Paris, le 10 février 2016 — Alors que le Conseil d'État doit rendre ce vendredi une première décision dans ce dossier brûlant1, Privacy International (PI) et le Centre for Democracy and Technology (CDT) ont soumis un mémoire, dans le cadre d'une tierce intervention visant à soutenir les recours initiés par FDN, FFDN et La Quadrature du Net. L'enjeu : obtenir l'abrogation des dispositions imposant la conservation généralisée des métadonnées en France, et permettre à la Cour de justice de l'Union européenne de jouer pleinement son rôle de garante des droits fondamentaux.

Un mot sur le contexte

Dans les semaines qui suivirent les attentats du World Trade Center en septembre 2001, et ceux de Londres et Madrid en 2004 et 2005, plusieurs pays dont la France adoptèrent des lois visant à la conservation généralisée des données de connexion. L'Union européenne de son côté adopta la directive n° 2006/24/CE du 15 mars 2006, imposant le principe de conservation généralisée des données de connexion à l’ensemble des États membres de l’Union, avec une durée de conservation pouvant aller de six mois à deux ans.

Or, dans l'arrêt Digital Rights du 8 avril 2014, la Cour de justice de l'Union européenne (CJUE) a invalidé cette directive, alors que ses atteintes au droit à la vie privée avaient déjà été dénoncées par les juridictions constitutionnelles ou administratives de plusieurs États membres, les juges nationaux estimant que ces dispositions emportaient une ingérence disproportionnée dans la vie privée et la liberté de communication de leurs citoyens. Tel fut le cas de la Roumanie (2009), de l’Allemagne (2010), de la Bulgarie (2010), de Chypre (2011) et de la République Tchèque (2011).

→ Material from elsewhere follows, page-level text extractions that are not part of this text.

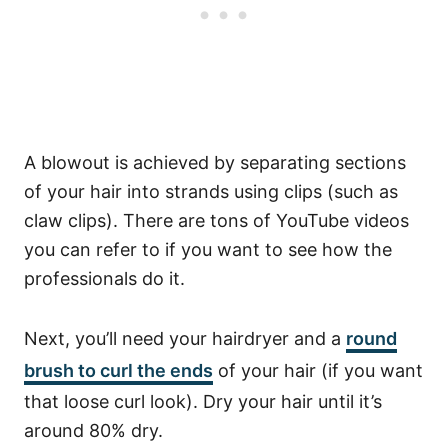
A blowout is achieved by separating sections
of your hair into strands using clips (such as
claw clips). There are tons of YouTube videos
you can refer to if you want to see how the
professionals do it.
Next, you’ll need your hairdryer and a
round
brush to curl the ends
of your hair (if you want
that loose curl look).
Dry your hair until it’s
around 80% dry.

Le 24 décembre 2014, Le Gouvernement français adoptait le décret dit « LPM2 ». C'est contre ce décret que les « exégètes amateurs3 » ont introduit leur premier recours. Par la suite, ils ont initié un autre recours visant cette fois-ci le refus du Gouvernement d'abroger :

  • l'article R. 10-13 du code des postes et communications électroniques (CPCE) ;
  • le décret n°2011-219 du 25 février 2011, qui modifie les dispositions relatives aux réquisitions judiciaires prévues à l'article 6 de la Loi pour la Confiance dans l'Economie Numérique (LCEN), du 21 juin 2004 (loi n°2004-575).

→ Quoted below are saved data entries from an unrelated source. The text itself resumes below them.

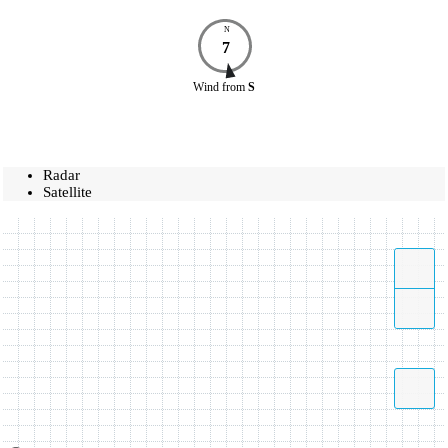
N
7
Wind
from
S
Radar
Satellite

Ces deux recours visent au même but, à savoir faire constater la contrariété au droit européen des mesures de surveillance généralisée instituées par le droit français et revenir à un dispositif plus ciblé et donc plus proportionné. Dans leur tierce intervention, Privacy International et CDT analysent la jurisprudence tant de la Cour de justice de l'Union européenne (CJUE) que de la Cour européenne des droits de l'homme (CEDH) et rappellent que, suite à l'arrêt Digital Rights, de nombreux tribunaux à travers l'Europe ont invalidé les dispositions de droit national4.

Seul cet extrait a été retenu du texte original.